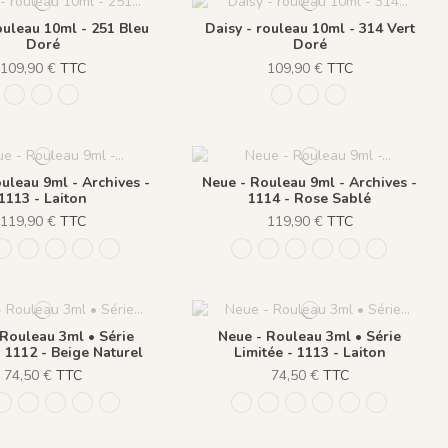
ouleau 10ml - 251 Bleu
Daisy - rouleau 10ml - 314 Vert
Doré
Doré
109,90 €
TTC
109,90 €
TTC
313 Rose Doré
314 Vert Doré
251 Bleu Doré
313 Rose Doré
314 Vert Doré
251 Bleu Doré
uleau 9ml - Archives -
Neue - Rouleau 9ml - Archives -
1113 - Laiton
1114 - Rose Sablé
119,90 €
TTC
119,90 €
TTC
1 - Bleu Navy
1112 - Beige Naturel
1113 - Laiton
1114 - Rose Sablé
1115 - Bleu Amarente
1110 - Vert Khaki
1111 - Bleu Navy
1112 - Beige Naturel
1113 - Laiton
1114 - Rose Sablé
1115 - Bleu Am
1110 - Vert
 Rouleau 3ml • Série
Neue - Rouleau 3ml • Série
- 1112 - Beige Naturel
Limitée - 1113 - Laiton
74,50 €
TTC
74,50 €
TTC
1 - Bleu Navy
1112 - Beige Naturel
1113 - Laiton
1114 - Rose Sablé
1115 - Bleu Amarente
1110 - Vert Khaki
1111 - Bleu Navy
1112 - Beige Naturel
1113 - Laiton
1114 - Rose Sablé
1115 - Bleu Am
1110 - Vert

· · ·

Apart from the images, reproduce the listing exactly as it appears.

● **Answer to the problem**
ouleau 10ml - 251 Bleu
Daisy - rouleau 10ml - 314 Vert
Doré
Doré
109,90 €
TTC
109,90 €
TTC
313 Rose Doré
314 Vert Doré
251 Bleu Doré
313 Rose Doré
314 Vert Doré
251 Bleu Doré
uleau 9ml - Archives -
Neue - Rouleau 9ml - Archives -
1113 - Laiton
1114 - Rose Sablé
119,90 €
TTC
119,90 €
TTC
1 - Bleu Navy
1112 - Beige Naturel
1113 - Laiton
1114 - Rose Sablé
1115 - Bleu Amarente
1110 - Vert Khaki
1111 - Bleu Navy
1112 - Beige Naturel
1113 - Laiton
1114 - Rose Sablé
1115 - Bleu Am
1110 - Vert
 Rouleau 3ml • Série
Neue - Rouleau 3ml • Série
- 1112 - Beige Naturel
Limitée - 1113 - Laiton
74,50 €
TTC
74,50 €
TTC
1 - Bleu Navy
1112 - Beige Naturel
1113 - Laiton
1114 - Rose Sablé
1115 - Bleu Amarente
1110 - Vert Khaki
1111 - Bleu Navy
1112 - Beige Naturel
1113 - Laiton
1114 - Rose Sablé
1115 - Bleu Am
1110 - Vert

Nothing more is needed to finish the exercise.